山路敬介氏寄稿 海保法改正、シン尖閣密約の事など その1
海保法改正、シン尖閣密約の事など
山路敬介
ここのところ何日かコメント欄の入力で常にはねられてしまい、数日間の記事に関連した事項をお願いして書かせて頂く次第です。どうも中国関連の話題についてはAIが特に過敏になるようで、いろいろ試しても何のワードが引っ掛かったものか、皆目見当がつきません。おそるべし中華帝国!とでも言っておきましょう。(笑)
日本の尊厳と国益を守る会(通称「守る会」は、この二月初旬に中国の海警法施行にともなう提言書を菅首相に提出したそうです。
しかし、その中には海保法改正の必要性は全くふれられていません。
代表の青山繫晴氏によれば、「守る会」の主旨として「実現可能性のあるものだけを提言している」そうで、海保法改正についても「討議はあった」としていますから、実現可能性がないと判断されたのかも知れません。
また、青山氏が現場を含めた海上保安庁各部署へした聞き取りによると、①海警局が侵入して来る箇所が限定的である事、②海保の船に向かってくる気配はなく、民間漁船を負い廻すのみだと言う事、③現状の海保の火力で充分対抗できる事、④たとえば海警が導入した12000トン級の船では漁船を追い廻す事はできず、実際には現場で見せるだけの目的に過ぎないと考えられる事、等々から「余計な法改正をするとワケが分からなくなってしまうので、今のままで良い」(ママ)との意見だったそうです。(YouTubeチャンネル 【ぼくらの国会・第108回】ニュースの尻尾「中国海警法の本当の狙い」より)

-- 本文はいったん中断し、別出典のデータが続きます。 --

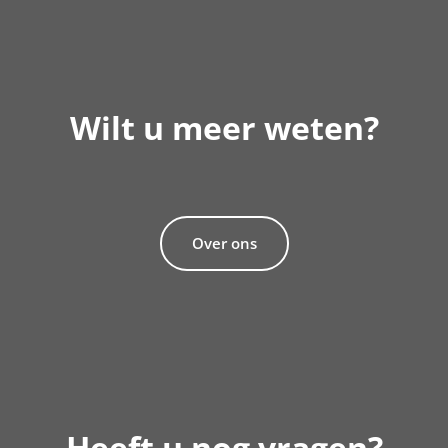
Wilt u meer weten?
Over ons
Heeft u nog vragen?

こうした守る会の「海保法改正不要」との判断は、中国の海警法改正の真のねらいを読み解く事から至ったものです。
しかし、あいかわらず漁業者は尖閣に近づく事さえできず、本来の漁果は長年あがっていません。むしろ海保により作り上げられたこの「安全のための禁止」の状況は、「海保によって漁業を阻まれている」と言っても同義だと思えます。
また、上記の海保の見解は庁行政本来の法的立場かぎりのものであって、それを逸脱した意見など余程の改革派公務員でない限り言えるはずがありません。公務員は自らの意思でグレーゾーンを打破する行動に出る事はありません。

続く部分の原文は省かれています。